In fact, Eureka’s barely a database at all. It’s really, at its core, just a way of passing around expiring caches of service name to IP address. That’s it.
Eureka’s total algorithm is really just a simple union:
Note how insanely different this is from Jepsen. That’s because it’s not trying to do anything remotely similar. And that’s actually the point of this whole post: ZooKeeper is really complicated because it’s trying to be a CP database. Eureka is really simple because it’s just providing a clean way to union a bunch of rolling caches. If you’re doing lock coordination, Eureka would be insane, but this is exactly the kind of thing you want for service discovery.
What is your threat model here? We can only talk about consistency if there’s something to be consistent about. Jepsen is worried about scenarios like: a value is 2, you add 1 to it, you add 1 to it again, you read it, and suddenly it’s 5. If a service entry for a particular server in Eureka got duplicated, that would be maybe marginally annoying, but it would barely even qualify as a bug.
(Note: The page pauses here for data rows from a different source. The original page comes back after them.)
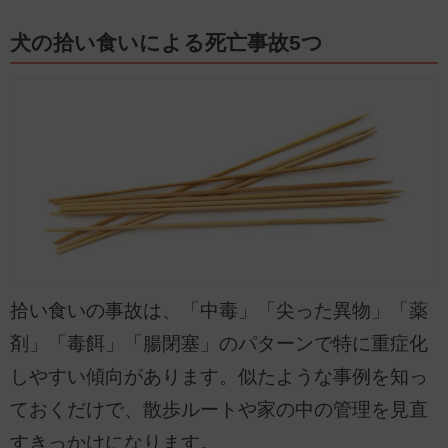
動物関係の記事を執筆しています。
犬の拾い食いによる死亡事故5つ
拾い食いの事故は、「中毒」「尖った異物」「薬
剤」「毒餌」「腸閉塞」のパターンで特に重症化
しやすい傾向があります。似たような事例を知っ
ておくだけで、散歩ルートや家の中の管理を見直
すきっかけになります。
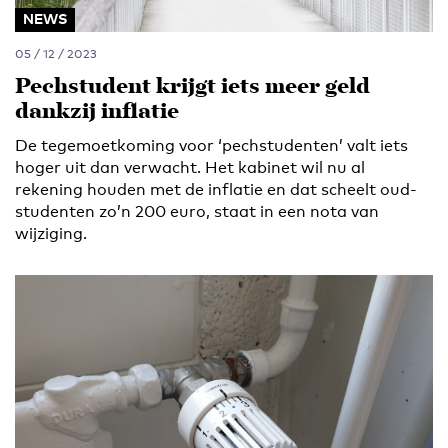
NEWS
05 / 12 / 2023
Pechstudent krijgt iets meer geld
dankzij inflatie
De tegemoetkoming voor ‘pechstudenten’ valt iets
hoger uit dan verwacht. Het kabinet wil nu al
rekening houden met de inflatie en dat scheelt oud-
studenten zo’n 200 euro, staat in een nota van
wijziging.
[Comment removed by author]
I don’t believe the datastructures would allow for duplicates, but missing entries sure, probably possible. During normal operation however, checkins are replicated to all servers which fixes up missing entries pretty quick, except during partition events. In that case, you probably have bigger problems than load distribution.
Maybe it’s more constructive to frame this as: what guarantees do you want from your service discovery mechanism in the presence of network partitions?
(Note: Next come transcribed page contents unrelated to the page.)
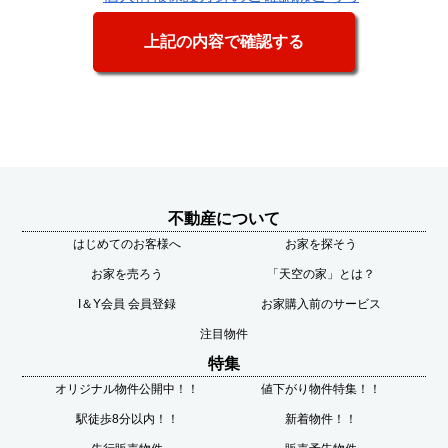
不動産について
はじめてのお客様へ
お家を探そう
お家を売ろう
「天空の家」とは？
I＆Y会員 会員登録
お家購入前のサービス
注目物件
特集
オリジナル物件公開中！！
値下がり物件特集！！
駅徒歩8分以内！！
新着物件！！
With zookeeper the guarantee is: you will either get the network consensus answer, or no answer at all. With Eureka it sounds like the answer is: you will always be told about any services that the node you’re talking to has received recent updates from, and you will sometimes be told about services that are in fact down. We could formally model/prove these I guess, but IMO the main use of these formal models is assuring you that particular invariants are maintained (e.g. that the results of a sequence of compare-and-swap operations on the same field will admit a serializable ordering), and I don’t think there are really any relevant invariants for the service discovery use case.